All research activities will be conducted in as private a setting as possible. To protect against the risk of confidentiality breach, only the minimum necessary protected health information will be retrieved from the electronic health record. All paper documents will be stored behind two locked doors. All electronic data will be kept in an encrypted, password-protected environment accessible only to the research team. Study participant research data, to be used for statistical analysis and scientific reporting, will be stored on the Research Electronic Data Capture (REDCap) system managed by Washington University School of Medicine.

Dissemination

The results of this trial will be disseminated via presentation at scientific meetings and publication in peer-reviewed journals, with potential audiences including anesthesiologists, psychiatrists, surgeons, and critical care physicians. In addition, key results will be published to ClinicalTrials.gov. For publications, authorship will be determined based on International Committee of Medical Journal Editors guidelines. Per National Institute of Mental Health data sharing policy, the deidentified dataset will be deposited to the National Data Archive after the study has been completed.

Study status

At the time of initial protocol submission (April 21, 2022), no participants had yet enrolled in the study.

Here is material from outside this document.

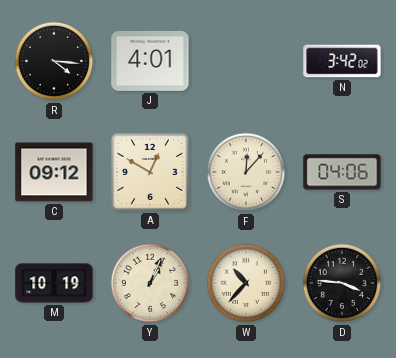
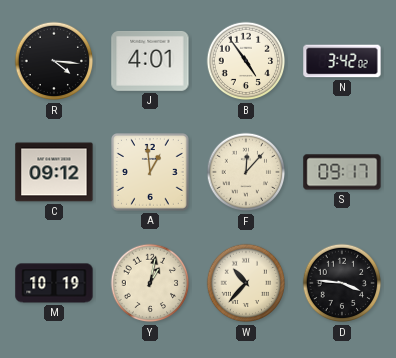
B: none -> 4:54
A: 12:50 -> 12:59
S: 04:06 -> 09:17
Y: 1:04 -> 1:02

As of the date of this revision (April 26, 2022), one participant has enrolled in the study.

Underlying data

No data are associated with this article.

Extended data

Open Science Framework: Ketamine for Postoperative Avoidance of Depressive Symptoms (K-PASS) Feasibility Study: A Randomized Clinical Trial. https://doi.org/10.17605/OSF.IO/TDGXK.⁶⁶

This project contains the following extended data:

Data are available under the terms of the Creative Commons Zero “No rights reserved” data waiver (CC0 1.0 Public domain dedication).